In the 1970s, the industry was in decline, in the face of heightened public awareness of tobacco’s effects on health, and manufacturers challenging the level of government protection for growers. They argued against enforced local tobacco content when they could import tobacco more cheaply. A new Tobacco Act in 1974, however, maintained the 30% local-content rule. It attempted to combine flexibility with certainty in production by requiring manufacturers to give growers forecasts of their needs.

End of an industry

By the end of the 1970s many protected industries were being scrutinised. The government announced in 1980 that over five years, the licensing system for tobacco growing would come to an end. The local content requirement would be phased out even faster, so tobacco was no more protected than any other similar crop. Growers and their allies lobbied for a slower transition with more certainty. There was an exodus from tobacco growing, and government payouts helped growers shift to other crops. The last commercial tobacco crop was planted in 1995. 

Footnotes
    • Patricia K. O’Shea, The golden harvest: a history of tobacco growing in New Zealand. Christchurch: Hazard Press, 1997, p. 64. › Back

Hemp

Hemp is the fibre of the cannabis plant (Cannabis sativa). Cannabis varieties grown legally in New Zealand for their fibre are known as industrial hemp and have a much lower narcotic content than the illicit varieties (which are about 75 times as strong). More potent varieties are cultivated illegally for drug use.

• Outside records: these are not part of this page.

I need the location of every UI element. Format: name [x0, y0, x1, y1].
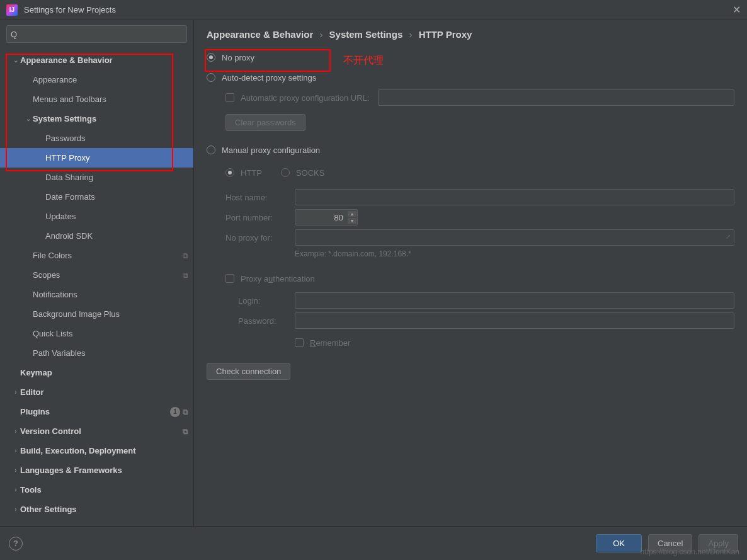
- login-input: [295, 292, 734, 309]
- copy-icon: ⧉: [183, 408, 188, 416]
- breadcrumb-b[interactable]: System Settings: [329, 29, 403, 40]
- sidebar-item[interactable]: ›Tools: [0, 480, 193, 500]
- chevron-right-icon: ›: [319, 29, 322, 40]
- sidebar-item-label: Date Formats: [45, 192, 188, 202]
- badge: 1: [170, 407, 180, 417]
- sidebar-item[interactable]: ›Languages & Frameworks: [0, 460, 193, 480]
- ok-button[interactable]: OK: [596, 534, 642, 552]
- footer: ? OK Cancel Apply: [0, 526, 747, 560]
- breadcrumb-a[interactable]: Appearance & Behavior: [207, 29, 313, 40]
- sidebar-item-label: Appearance: [33, 75, 188, 84]
- sidebar-item[interactable]: Data Sharing: [0, 168, 193, 187]
- clear-passwords-button: Clear passwords: [225, 114, 305, 131]
- sidebar-item[interactable]: Scopes⧉: [0, 265, 193, 285]
- sidebar-item[interactable]: Updates: [0, 207, 193, 226]
- chevron-right-icon: ›: [11, 506, 20, 513]
- titlebar: IJ Settings for New Projects ✕: [0, 0, 747, 20]
- expand-icon: ⤢: [726, 233, 731, 240]
- login-label: Login:: [238, 296, 295, 306]
- close-icon[interactable]: ✕: [733, 4, 741, 16]
- sidebar-item-label: Keymap: [20, 368, 188, 377]
- chevron-right-icon: ›: [11, 447, 20, 454]
- settings-tree: ⌄Appearance & BehaviorAppearanceMenus an…: [0, 48, 193, 526]
- sidebar-item[interactable]: File Colors⧉: [0, 246, 193, 265]
- sidebar-item-label: Other Settings: [20, 505, 188, 514]
- watermark: https://blog.csdn.net/DontKan: [641, 547, 739, 556]
- sidebar-item-label: Android SDK: [45, 231, 188, 241]
- sidebar-item[interactable]: Path Variables: [0, 343, 193, 363]
- sidebar-item[interactable]: Background Image Plus: [0, 304, 193, 324]
- chevron-right-icon: ›: [11, 467, 20, 474]
- window-title: Settings for New Projects: [24, 5, 116, 14]
- sidebar-item[interactable]: ›Build, Execution, Deployment: [0, 441, 193, 460]
- radio-icon: [281, 168, 290, 177]
- copy-icon: ⧉: [183, 271, 188, 280]
- chevron-down-icon: ⌄: [24, 115, 33, 122]
- help-icon[interactable]: ?: [9, 537, 23, 551]
- checkbox-icon: [295, 338, 304, 347]
- check-remember: Remember: [207, 333, 734, 353]
- sidebar-item-label: Appearance & Behavior: [20, 55, 188, 65]
- sidebar-item[interactable]: Passwords: [0, 129, 193, 148]
- sidebar-item-label: System Settings: [33, 114, 188, 123]
- sidebar-item[interactable]: Android SDK: [0, 226, 193, 246]
- sidebar-item-label: Scopes: [33, 270, 183, 280]
- checkbox-icon: [225, 274, 234, 283]
- radio-no-proxy[interactable]: No proxy: [207, 47, 734, 67]
- search-input[interactable]: [6, 25, 187, 43]
- radio-icon: [225, 168, 234, 177]
- sidebar-item[interactable]: ⌄Appearance & Behavior: [0, 50, 193, 70]
- sidebar-item-label: Menus and Toolbars: [33, 94, 188, 104]
- sidebar-item[interactable]: ›Other Settings: [0, 500, 193, 519]
- radio-icon: [207, 73, 215, 82]
- sidebar-item-label: Updates: [45, 212, 188, 221]
- sidebar-item[interactable]: Appearance: [0, 70, 193, 89]
- sidebar-item-label: Data Sharing: [45, 173, 188, 182]
- sidebar-item[interactable]: Menus and Toolbars: [0, 89, 193, 109]
- remember-label: Remember: [310, 338, 350, 348]
- sidebar-item-label: Languages & Frameworks: [20, 466, 188, 475]
- sidebar-item-label: Passwords: [45, 134, 188, 143]
- annotation-text: 不开代理: [343, 54, 384, 67]
- host-input: [295, 189, 734, 205]
- sidebar-item[interactable]: ⌄System Settings: [0, 109, 193, 129]
- radio-auto-detect[interactable]: Auto-detect proxy settings: [207, 67, 734, 88]
- sidebar-item[interactable]: Quick Lists: [0, 324, 193, 343]
- sidebar-item-label: Plugins: [20, 407, 170, 416]
- noproxyfor-hint: Example: *.domain.com, 192.168.*: [295, 249, 734, 258]
- port-label: Port number:: [225, 213, 295, 222]
- sidebar-item-label: Quick Lists: [33, 329, 188, 338]
- sidebar-item[interactable]: HTTP Proxy: [0, 148, 193, 168]
- app-logo-icon: IJ: [6, 4, 18, 16]
- sidebar-item-label: Background Image Plus: [33, 309, 188, 319]
- auth-label: Proxy authentication: [241, 274, 315, 283]
- sidebar-item-label: Editor: [20, 387, 188, 397]
- spinner-icon: ▲▼: [348, 210, 356, 224]
- sidebar-item[interactable]: ›Editor: [0, 382, 193, 402]
- password-input: [295, 312, 734, 329]
- sidebar-item[interactable]: Plugins1⧉: [0, 402, 193, 421]
- sidebar-item[interactable]: ›Version Control⧉: [0, 421, 193, 441]
- chevron-down-icon: ⌄: [11, 57, 20, 64]
- sidebar-item-label: Path Variables: [33, 348, 188, 358]
- sidebar-item-label: Notifications: [33, 290, 188, 299]
- sidebar-item-label: Tools: [20, 485, 188, 494]
- content-pane: Appearance & Behavior › System Settings …: [194, 20, 747, 526]
- auto-url-input: [378, 89, 734, 106]
- sidebar-item-label: Version Control: [20, 426, 183, 436]
- sidebar-item-label: HTTP Proxy: [45, 153, 188, 163]
- sidebar-item[interactable]: Date Formats: [0, 187, 193, 207]
- copy-icon: ⧉: [183, 427, 188, 436]
- checkbox-icon: [225, 93, 234, 102]
- noproxyfor-label: No proxy for:: [225, 233, 295, 243]
- chevron-right-icon: ›: [11, 428, 20, 435]
- chevron-right-icon: ›: [11, 389, 20, 396]
- sidebar-item[interactable]: Notifications: [0, 285, 193, 304]
- radio-icon: [207, 146, 215, 154]
- radio-manual[interactable]: Manual proxy configuration: [207, 140, 734, 160]
- noproxyfor-input: [295, 229, 734, 246]
- sidebar-item[interactable]: Keymap: [0, 363, 193, 382]
- radio-icon: [207, 53, 215, 62]
- check-connection-button[interactable]: Check connection: [207, 363, 290, 380]
- check-auto-url: Automatic proxy configuration URL:: [207, 88, 734, 108]
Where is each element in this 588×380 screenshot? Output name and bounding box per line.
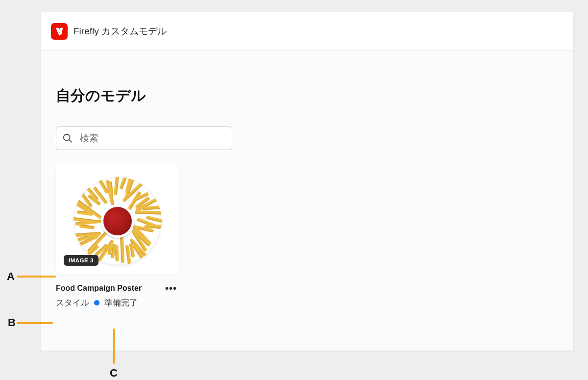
app-window: Firefly カスタムモデル 自分のモデル IMAGE 3 Food Camp… xyxy=(41,12,573,351)
status-dot-icon xyxy=(94,300,99,305)
model-status-label: 準備完了 xyxy=(104,297,138,308)
annotation-b-line xyxy=(17,322,53,324)
model-type-label: スタイル xyxy=(56,297,89,308)
search-input[interactable] xyxy=(80,133,226,144)
annotation-b: B xyxy=(8,316,16,329)
image-version-badge: IMAGE 3 xyxy=(64,255,98,266)
app-header: Firefly カスタムモデル xyxy=(41,12,573,51)
model-thumbnail: IMAGE 3 xyxy=(56,164,179,272)
page-heading: 自分のモデル xyxy=(56,86,559,106)
search-field[interactable] xyxy=(56,127,232,150)
annotation-a-line xyxy=(17,276,56,278)
search-icon xyxy=(62,133,73,144)
annotation-c-line xyxy=(113,329,115,364)
svg-line-1 xyxy=(69,140,72,142)
annotation-c: C xyxy=(110,367,118,380)
more-actions-button[interactable]: ••• xyxy=(163,283,179,293)
model-title: Food Campaign Poster xyxy=(56,284,142,293)
adobe-logo-icon xyxy=(51,23,68,40)
model-card-meta: Food Campaign Poster ••• スタイル 準備完了 xyxy=(56,283,179,308)
app-title: Firefly カスタムモデル xyxy=(74,25,167,38)
adobe-a-icon xyxy=(54,26,65,37)
main-content: 自分のモデル IMAGE 3 Food Campaign Poster ••• xyxy=(41,51,573,323)
svg-point-0 xyxy=(64,134,70,141)
model-card[interactable]: IMAGE 3 xyxy=(56,164,179,275)
annotation-a: A xyxy=(7,270,15,283)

Hemp fibres are very long, making them desirable for manufacturing rope, fabric and other products. The seed oil contains essential fatty acids, and has similar health-giving properties to fish and flax-seed oils.

History of use

In the 1900s hemp-seed oil was a common ingredient in imported patent medicines, being prescribed for ailments such as gastric illnesses, rheumatism, headaches, and menstrual cramps. In the 1890s, the nun and nurse Suzanne Aubert reputedly grew hemp up the Whanganui River at Jerusalem and made her own remedies. Hemp was also recommended for natural insect control in orchards, but it was never grown intensively as a crop in New Zealand. Confusingly, native flax (Phormium tenax) was sometimes also called hemp.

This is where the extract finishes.